Building a Better Teacher
How Teaching Works (and How to Teach It to Everyone)
Great teachers have the power to change students’ lives—we just need to give them the right tools. Elizabeth Green is the author of New York Times bestseller Building a Better Teacher, a groundbreaking new book that examines the hidden science behind the art of teaching. Her talks equip teachers, policymakers, and parents with a hopeful vision for the future of education—and the roadmap to get us there.

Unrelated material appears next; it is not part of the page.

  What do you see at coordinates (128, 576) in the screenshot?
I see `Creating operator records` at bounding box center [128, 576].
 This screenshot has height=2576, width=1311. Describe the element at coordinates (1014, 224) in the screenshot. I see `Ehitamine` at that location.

“We romanticize teachers, and we vilify them, but we don’t do much to help. This beautifully written, defiantly hopeful book points the way to a better future for American teachers and the children they teach.”— Paul Tough, author of How Children Succeed
There is no such thing as a natural-born teacher, says Elizabeth Green. As a Spencer fellow, Green penned a covery story for The New York Times Magazine, dispelling the myth that good teaching is purely instinctual. The article was so wildly popular—sparking a national conversation on the state of education—that she was offered a full length book deal. Now a New York Times bestseller, Building a Better Teacher: How Teaching Works (and How to Teach It to Everyone) shows us that teaching is a complex skill—one that requires infrastructure for support and training. How do America’s best educators master their craft? What techniques do they use in the classroom? And what could America’s education system learn from other countries in the world? Green considers all of these questions, and more, in a book that has been called “required reading” for every teacher and tax payer.

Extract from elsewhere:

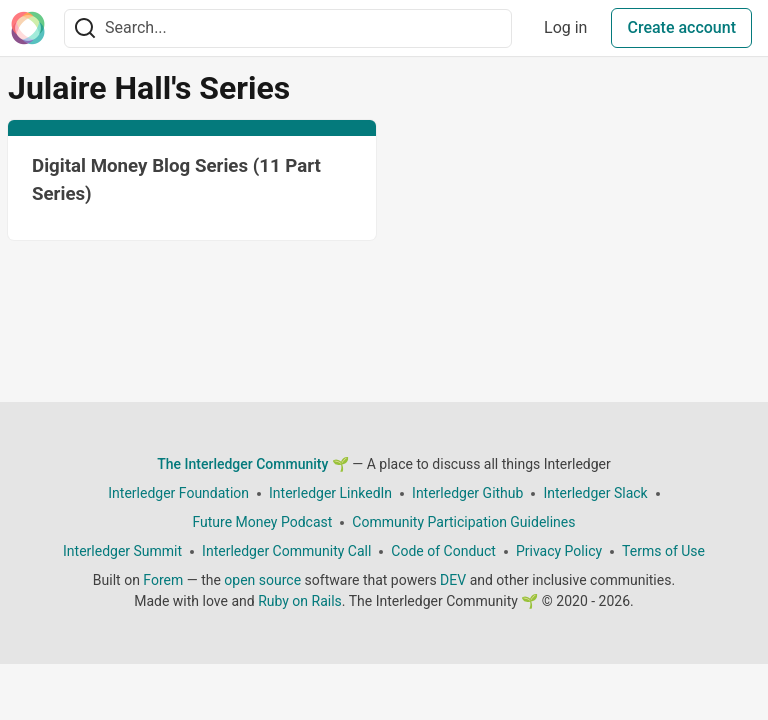  I want to click on Log in, so click(565, 27).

Elizabeth Green is also co-founder, CEO, and editor-in-chief of Chalkbeat, a nonprofit news organization that covers educational change efforts across the country. Fiercely independent and mission-driven, Chalkbeat believes that strong press is the key to improving education for children everywhere—especially those who have been historically denied access. In addition to The New York Times Magazine, Greene has written for The New York Sun and U.S. News & World Report. She was an Abe Journalism Fellow studying education in Japan and a Spencer Fellow in education journalism at Columbia University. She serves on the board of the Education Writers Association.